[llvm-commits] [RFC] Additions to TargetTransform for operation legality

Fri Oct 12 15:37:13 PDT 2012

On Oct 12, 2012, at 2:31 PM, Hal Finkel <hfinkel at anl.gov> wrote:

> ----- Original Message -----
>> From: "Nadav Rotem" <nrotem at apple.com>
>> To: "Hal Finkel" <hfinkel at anl.gov>
>> Cc: "llvm-commits at cs.uiuc.edu LLVM" <llvm-commits at cs.uiuc.edu>, "Jakob Stoklund Olesen" <stoklund at 2pi.dk>
>> Sent: Friday, October 12, 2012 12:58:00 PM
>> Subject: Re: [RFC] Additions to TargetTransform for operation legality
>> 
>> Hi Hal!
>> 
>> Thanks for working on this.
>> 
>> On Oct 12, 2012, at 10:05 AM, Hal Finkel <hfinkel at anl.gov> wrote:
>> 
>>> Nadav, et al.,
>>> 
>>> I'd like to start using the new TargetTransform interface in
>>> BBVectorize. The first step is to enable BBVectorize to understand
>>> what operations are likely to be efficiently supported by the
>>> target.
>> 
>> Great.

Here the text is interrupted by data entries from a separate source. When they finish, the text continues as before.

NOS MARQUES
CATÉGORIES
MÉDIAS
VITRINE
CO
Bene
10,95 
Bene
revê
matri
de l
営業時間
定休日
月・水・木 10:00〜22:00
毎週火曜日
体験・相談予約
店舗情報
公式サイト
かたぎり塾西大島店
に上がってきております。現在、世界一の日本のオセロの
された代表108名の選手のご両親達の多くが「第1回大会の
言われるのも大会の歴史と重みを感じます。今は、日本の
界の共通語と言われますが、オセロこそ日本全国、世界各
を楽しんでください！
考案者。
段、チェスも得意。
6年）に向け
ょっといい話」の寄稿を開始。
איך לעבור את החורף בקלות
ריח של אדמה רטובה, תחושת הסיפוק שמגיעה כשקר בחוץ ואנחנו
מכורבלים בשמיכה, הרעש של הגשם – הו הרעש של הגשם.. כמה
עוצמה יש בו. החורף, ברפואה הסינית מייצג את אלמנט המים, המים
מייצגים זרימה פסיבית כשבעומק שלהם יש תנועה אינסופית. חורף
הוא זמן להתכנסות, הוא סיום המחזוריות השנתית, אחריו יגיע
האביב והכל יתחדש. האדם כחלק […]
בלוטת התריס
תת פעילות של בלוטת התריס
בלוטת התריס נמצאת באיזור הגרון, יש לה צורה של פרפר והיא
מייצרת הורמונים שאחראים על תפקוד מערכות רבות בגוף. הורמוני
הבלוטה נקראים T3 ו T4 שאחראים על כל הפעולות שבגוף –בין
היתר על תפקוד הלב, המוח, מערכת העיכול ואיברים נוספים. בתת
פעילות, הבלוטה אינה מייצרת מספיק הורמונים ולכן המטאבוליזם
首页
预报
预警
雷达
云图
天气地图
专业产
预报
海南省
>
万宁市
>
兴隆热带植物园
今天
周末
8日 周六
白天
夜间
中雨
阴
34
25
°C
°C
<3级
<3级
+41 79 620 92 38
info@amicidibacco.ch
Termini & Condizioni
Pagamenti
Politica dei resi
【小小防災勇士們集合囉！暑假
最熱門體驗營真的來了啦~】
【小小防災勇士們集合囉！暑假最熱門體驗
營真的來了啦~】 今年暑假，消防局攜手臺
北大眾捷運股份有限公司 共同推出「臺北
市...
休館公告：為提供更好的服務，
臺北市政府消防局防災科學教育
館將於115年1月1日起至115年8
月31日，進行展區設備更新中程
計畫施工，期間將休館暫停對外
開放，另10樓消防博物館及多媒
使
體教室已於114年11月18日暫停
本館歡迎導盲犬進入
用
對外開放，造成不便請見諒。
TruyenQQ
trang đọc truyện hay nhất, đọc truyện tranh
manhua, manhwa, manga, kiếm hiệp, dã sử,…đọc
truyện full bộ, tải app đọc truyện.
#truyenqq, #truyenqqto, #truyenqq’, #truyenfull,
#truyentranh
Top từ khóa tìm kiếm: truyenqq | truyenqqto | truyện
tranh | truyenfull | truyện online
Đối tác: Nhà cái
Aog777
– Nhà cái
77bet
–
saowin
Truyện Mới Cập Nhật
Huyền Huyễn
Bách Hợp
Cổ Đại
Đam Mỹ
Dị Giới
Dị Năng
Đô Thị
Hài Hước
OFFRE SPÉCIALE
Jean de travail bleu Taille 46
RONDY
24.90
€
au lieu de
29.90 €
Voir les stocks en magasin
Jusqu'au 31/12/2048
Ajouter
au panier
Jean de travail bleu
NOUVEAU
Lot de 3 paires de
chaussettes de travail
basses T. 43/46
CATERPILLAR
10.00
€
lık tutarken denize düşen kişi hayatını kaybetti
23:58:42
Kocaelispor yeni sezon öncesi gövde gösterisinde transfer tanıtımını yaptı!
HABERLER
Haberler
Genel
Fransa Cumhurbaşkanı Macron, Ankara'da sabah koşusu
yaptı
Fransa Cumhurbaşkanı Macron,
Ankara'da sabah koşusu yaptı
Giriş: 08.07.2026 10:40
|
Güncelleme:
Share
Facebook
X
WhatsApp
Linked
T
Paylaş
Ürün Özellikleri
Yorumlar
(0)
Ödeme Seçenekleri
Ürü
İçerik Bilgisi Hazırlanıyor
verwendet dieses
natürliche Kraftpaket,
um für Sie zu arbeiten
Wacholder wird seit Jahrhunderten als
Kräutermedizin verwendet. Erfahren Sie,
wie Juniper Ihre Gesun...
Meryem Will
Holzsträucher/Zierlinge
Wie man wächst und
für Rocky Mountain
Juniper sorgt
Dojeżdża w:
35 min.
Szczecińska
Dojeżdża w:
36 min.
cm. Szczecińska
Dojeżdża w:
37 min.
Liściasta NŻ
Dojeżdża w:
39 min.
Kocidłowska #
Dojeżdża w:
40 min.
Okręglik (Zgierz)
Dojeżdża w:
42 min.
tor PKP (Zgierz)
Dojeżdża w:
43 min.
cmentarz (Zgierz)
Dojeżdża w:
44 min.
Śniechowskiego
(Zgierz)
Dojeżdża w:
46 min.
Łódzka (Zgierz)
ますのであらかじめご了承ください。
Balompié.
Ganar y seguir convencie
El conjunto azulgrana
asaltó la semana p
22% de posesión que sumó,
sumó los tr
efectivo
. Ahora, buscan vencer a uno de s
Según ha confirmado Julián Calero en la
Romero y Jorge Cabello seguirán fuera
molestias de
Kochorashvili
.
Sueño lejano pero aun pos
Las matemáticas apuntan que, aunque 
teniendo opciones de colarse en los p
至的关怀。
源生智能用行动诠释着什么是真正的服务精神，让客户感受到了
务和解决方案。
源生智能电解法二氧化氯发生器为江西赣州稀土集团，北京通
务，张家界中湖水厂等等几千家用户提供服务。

I agree.
>> 
>>> While that's a difficult question to answer generally, I think a
>>> reasonable proxy will be: operations that won't be expanded during
>>> legalization are probably supported efficiently.
>> 
>> I agree that checking if the operation is non-expandable is a good
>> idea. You assume that operations which are custom lowered are
>> efficient, which is a reasonable assumption to make.  I think that
>> we can improve the accuracy of this question if we add
>> target-specific white-lists and black-lists that the different
>> targets can implement. Also, I think that we will need to add
>> target-hooks.
> 
> How are we planning to do this? Are we going to allow individual targets to subclass ScalarTargetTransformInfo, etc. or are we going to provide some other mechanism for customization?

We need to allow different targets to subclass the VectorTargetInformationInfo class.  The VTTI and STTI class are already created inside the different targets so this will be easy to do.  We just need to define a good interface.

> 
>> But we need to start simple, so I am happy with your
>> approach.
> 
> Okay, thanks! This was my thought as well: this is the simplest thing to do.
> 
>> 
>>> I've attached a patch which implements two functions:
>>> allowsUnalignedMemoryAccesses (which is straightforward), and
>>> isPromotedOperationLegalOrCustom, and I'd like some feedback on
>>> whether this seems like the right way to go.
>> 
>> You should use the VectorTargetTransformInfo. We don't want to create
>> a single mega TargetLowering-like interface. If the main users of
>> this information are the BB-vectorizer and the Loop-Vectorizer, then
>> we should place this info in VectorTargetTransform.
> 
> Okay.
> 
>> 
>> Bob Wilson suggested that this interface will return the 'cost' of
>> the instruction. This will allow us to compare the costs of the
>> vectorized function before and after vectorization.  We may want to
>> vectorize the function even if we found that one instruction is
>> illegal (unlike gcc which aborts).
> 
> This is a good idea.
> 
>> It all depends on the ratio of
>> good to bad instructions - or the cost.  I think that the cost needs
>> to be calculated (also) according to the TypeLegalization decision.
>> So, for example, if we scalarize a type, we can give it a cost of 8
>> which reflects (insert + op  + extract).  If we split a type we can
>> give it the cost 2.  We many need an iterative routine to query
>> getTypeConversion() because type legalization is done in multiple
>> phases.
> 
> I agree, having costs is certainly our end goal. Making an "instrumented" version of getTypeConversion will certainly assist in making a better guess. Maybe we should just modify getTypeConversion to record more about what it is doing.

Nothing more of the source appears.